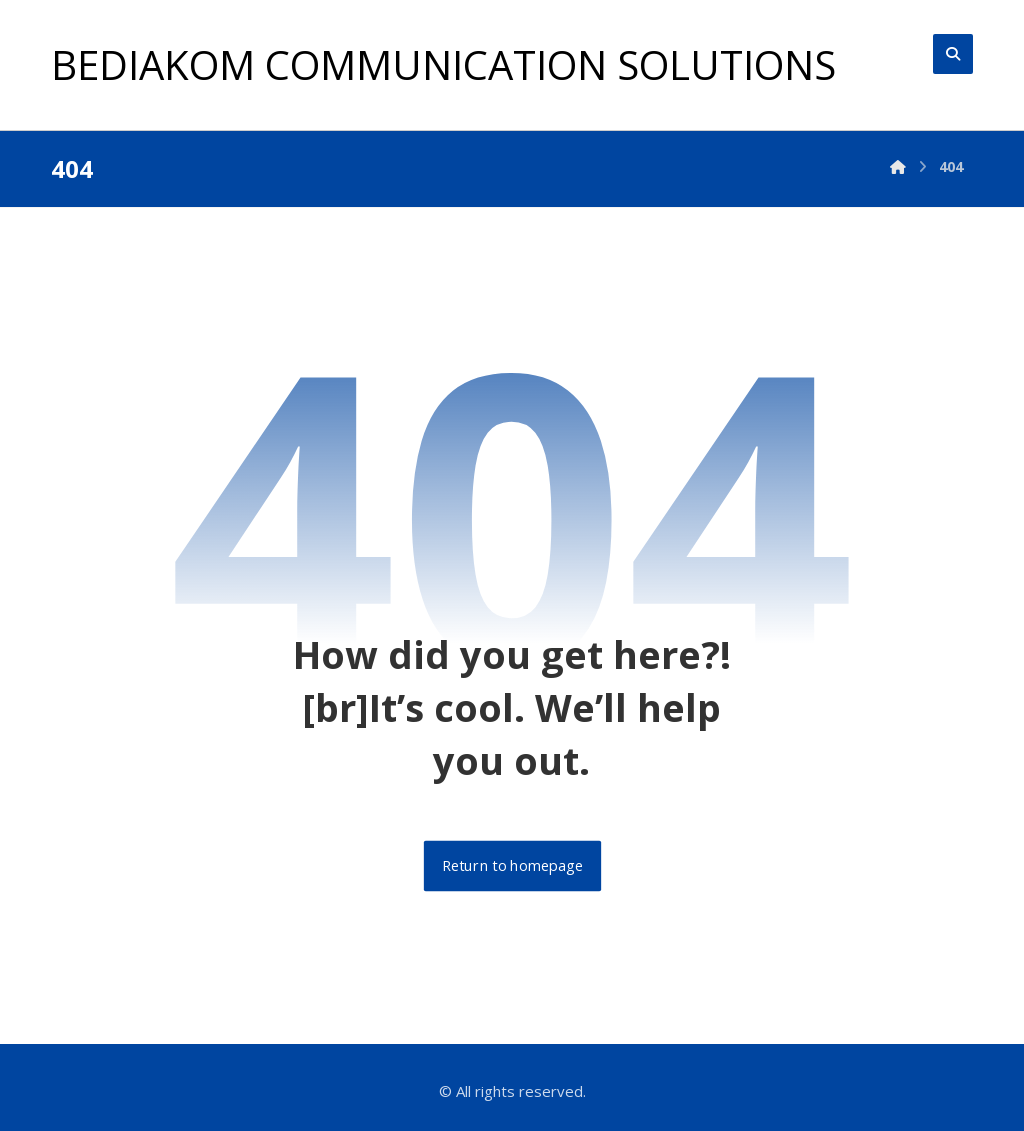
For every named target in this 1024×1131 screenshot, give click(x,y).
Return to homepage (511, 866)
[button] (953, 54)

...

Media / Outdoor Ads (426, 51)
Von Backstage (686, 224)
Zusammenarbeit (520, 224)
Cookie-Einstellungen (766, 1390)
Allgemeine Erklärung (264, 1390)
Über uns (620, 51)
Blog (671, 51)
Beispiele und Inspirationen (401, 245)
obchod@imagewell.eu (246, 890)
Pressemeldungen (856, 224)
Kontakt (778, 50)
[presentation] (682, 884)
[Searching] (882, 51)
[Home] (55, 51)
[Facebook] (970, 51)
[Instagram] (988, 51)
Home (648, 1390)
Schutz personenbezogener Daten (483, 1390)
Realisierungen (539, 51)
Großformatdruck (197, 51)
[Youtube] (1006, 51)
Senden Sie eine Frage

■ **EXERCISE INSTRUCTIONS**
Above are the records; print exactly the lines from the line with "[Facebook] (970, 51)" to the line with "Senden Sie eine Frage", including both, and nothing else.

■ **EXERCISE ANSWER**
[Facebook] (970, 51)
[Instagram] (988, 51)
Home (648, 1390)
Schutz personenbezogener Daten (483, 1390)
Realisierungen (539, 51)
Großformatdruck (197, 51)
[Youtube] (1006, 51)
Senden Sie eine Frage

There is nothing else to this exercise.